Exercise: Give back exactly the lines from the one that holds "愛犬がチャイムに吠えても" through the final line of the data; omit the pictures and add nothing.

[Collected data entries]
##########

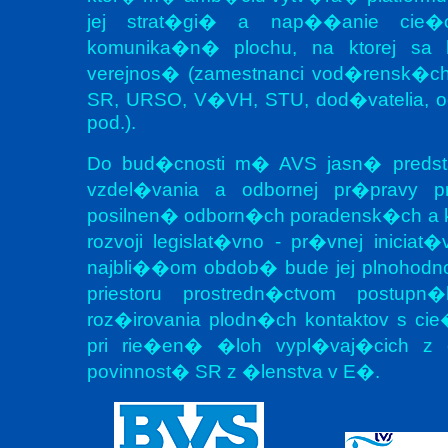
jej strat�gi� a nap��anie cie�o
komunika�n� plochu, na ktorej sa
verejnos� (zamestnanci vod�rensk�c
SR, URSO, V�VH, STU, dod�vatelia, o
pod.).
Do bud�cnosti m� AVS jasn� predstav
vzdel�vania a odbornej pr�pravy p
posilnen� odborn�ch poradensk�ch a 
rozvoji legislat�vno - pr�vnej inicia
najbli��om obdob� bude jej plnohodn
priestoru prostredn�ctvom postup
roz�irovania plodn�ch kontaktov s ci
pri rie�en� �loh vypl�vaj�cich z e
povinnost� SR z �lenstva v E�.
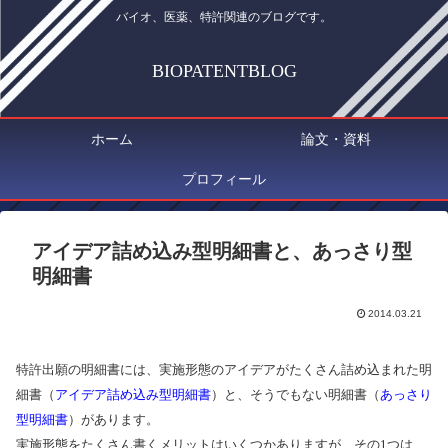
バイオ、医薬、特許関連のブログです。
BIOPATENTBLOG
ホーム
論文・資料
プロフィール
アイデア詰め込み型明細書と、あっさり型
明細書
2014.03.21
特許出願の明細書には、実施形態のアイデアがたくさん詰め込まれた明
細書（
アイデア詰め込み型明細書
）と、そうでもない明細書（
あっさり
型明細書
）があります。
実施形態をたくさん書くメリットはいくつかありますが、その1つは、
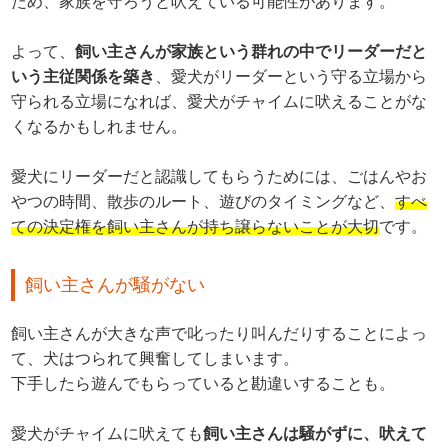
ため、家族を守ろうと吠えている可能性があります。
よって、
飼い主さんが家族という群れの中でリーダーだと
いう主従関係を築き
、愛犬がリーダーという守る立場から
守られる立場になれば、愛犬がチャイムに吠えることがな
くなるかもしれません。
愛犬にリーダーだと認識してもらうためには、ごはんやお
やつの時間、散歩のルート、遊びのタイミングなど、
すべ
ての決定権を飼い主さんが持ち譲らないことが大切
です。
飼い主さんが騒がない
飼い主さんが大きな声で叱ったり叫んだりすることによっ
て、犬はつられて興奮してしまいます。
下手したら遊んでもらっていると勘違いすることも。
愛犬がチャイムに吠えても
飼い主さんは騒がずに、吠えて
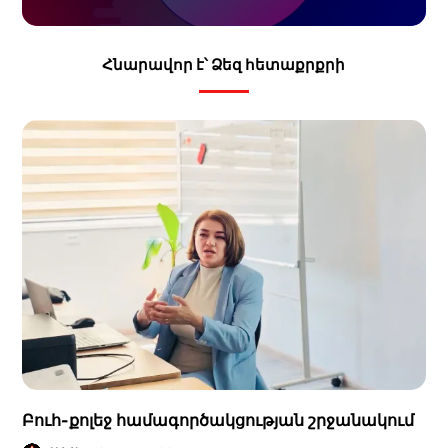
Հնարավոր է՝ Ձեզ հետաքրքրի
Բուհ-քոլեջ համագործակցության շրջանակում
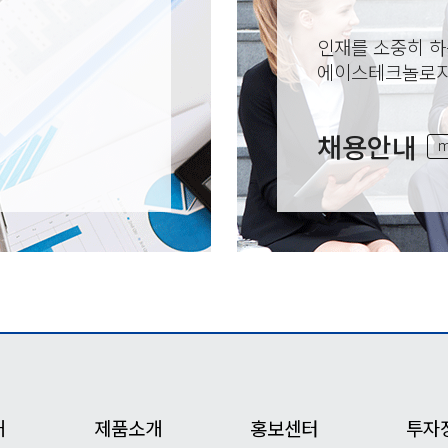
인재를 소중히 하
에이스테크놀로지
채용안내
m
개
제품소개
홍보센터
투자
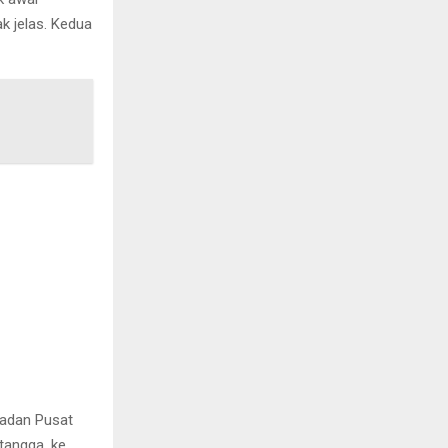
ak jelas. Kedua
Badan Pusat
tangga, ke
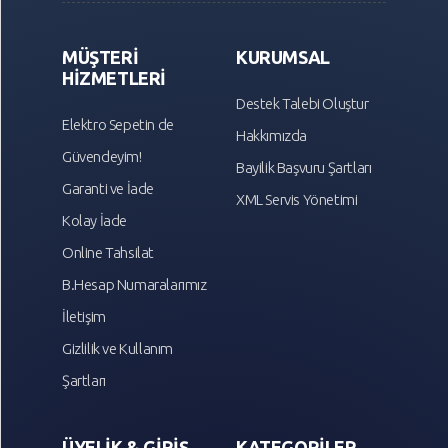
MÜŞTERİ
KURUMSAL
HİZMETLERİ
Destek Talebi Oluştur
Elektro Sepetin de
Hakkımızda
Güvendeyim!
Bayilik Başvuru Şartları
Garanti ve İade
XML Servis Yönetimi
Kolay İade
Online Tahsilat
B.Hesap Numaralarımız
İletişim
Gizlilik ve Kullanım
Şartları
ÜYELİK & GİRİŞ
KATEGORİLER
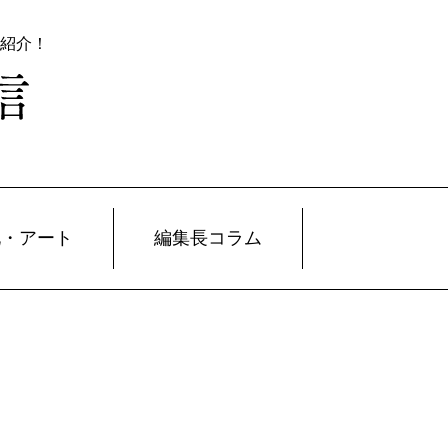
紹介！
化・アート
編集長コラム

##########

Answer space:
愛犬がチャイムに吠えても
飼い主さんは騒がずに、吠えて
Հնարավոր է՝ Ձեզ հետաքրքրի
Բուհ-քոլեջ համագործակցության շրջանակում
인재를 소중히 하
에이스테크놀로지
채용안내
m
개
제품소개
홍보센터
투자
ak jelas. Kedua
Badan Pusat
tangga, ke
MÜŞTERİ
KURUMSAL
HİZMETLERİ
Destek Talebi Oluştur
Elektro Sepetin de
Hakkımızda
Güvendeyim!
Bayilik Başvuru Şartları
Garanti ve İade
XML Servis Yönetimi
Kolay İade
Online Tahsilat
B.Hesap Numaralarımız
İletişim
Gizlilik ve Kullanım
Şartları
ÜYELİK & GİRİŞ
KATEGORİLER
紹介！
化・アート
編集長コラム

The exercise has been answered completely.